Logika valuasi Coinbase di pasar saham AS juga menghadapi pertanyaan yang sama. Dalam pasar bull kripto 2024, proporsi pendapatan berlangganan dan layanan Coinbase meningkat, pasar sempat menganggapnya sedang bertransformasi dari "pialang berbasis transaksi" menjadi "infrastruktur berbasis platform". Namun ketika volume perdagangan turun, pendapatan dari biaya transaksi tetap menjadi variabel terbesar yang menentukan arah laba kuartalan.

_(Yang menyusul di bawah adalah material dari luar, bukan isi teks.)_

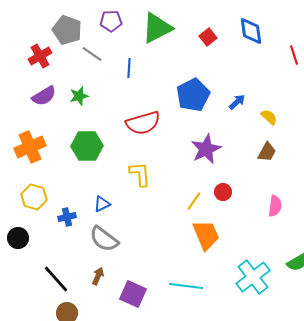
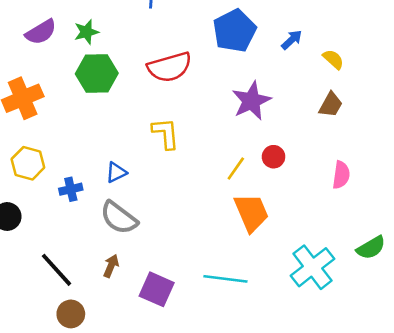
green hexagon: (87, 146) -> (97, 74), moved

Dunamu berusaha menjawab pertanyaan ini melalui kerja sama dengan Naver. Jika mereka dapat menggabungkan aliran pengguna dan skenario pembayaran Naver dengan infrastruktur perdagangan Upbit, proporsi biaya transaksi dalam total pendapatan berpotensi turun, dan perusahaan akan lebih mirip perusahaan teknologi daripada perusahaan pialang.
Jawaban Bithumb saat ini belum jelas. Ekspansi mereka di Asia Tenggara (bekerja sama dengan SSID untuk mengembangkan platform kepatuhan di Vietnam) adalah satu arah, namun efek skala dari pasar luar negeri masih jauh dari terlihat.
Dalam industri kripto, bursa adalah bisnis yang paling mirip dengan keuangan tradisional, memiliki hambatan perizinan (license barrier), model bisnis yang stabil, pendapatan dan laba yang nyata. Namun, kedua laporan keuangan dari Korea Selatan ini mengingatkan semua orang: Bisnis yang paling mirip keuangan tradisional, juga paling tunduk pada siklus seperti keuangan tradisional. Mencetak uang saat pasar bull, berdarah saat pasar bear, tanpa zona penyangga di antaranya.
Bagi Dunamu dan Bithumb yang sedang mempersiapkan IPO, tantangan terbesar mungkin bukan terletak pada kapan volume perdagangan kembali, tetapi bagaimana meyakinkan investor di pasar publik bahwa ketika volume perdagangan tergerus separuh berikutnya, laba tidak akan menguap delapan puluh persen lagi.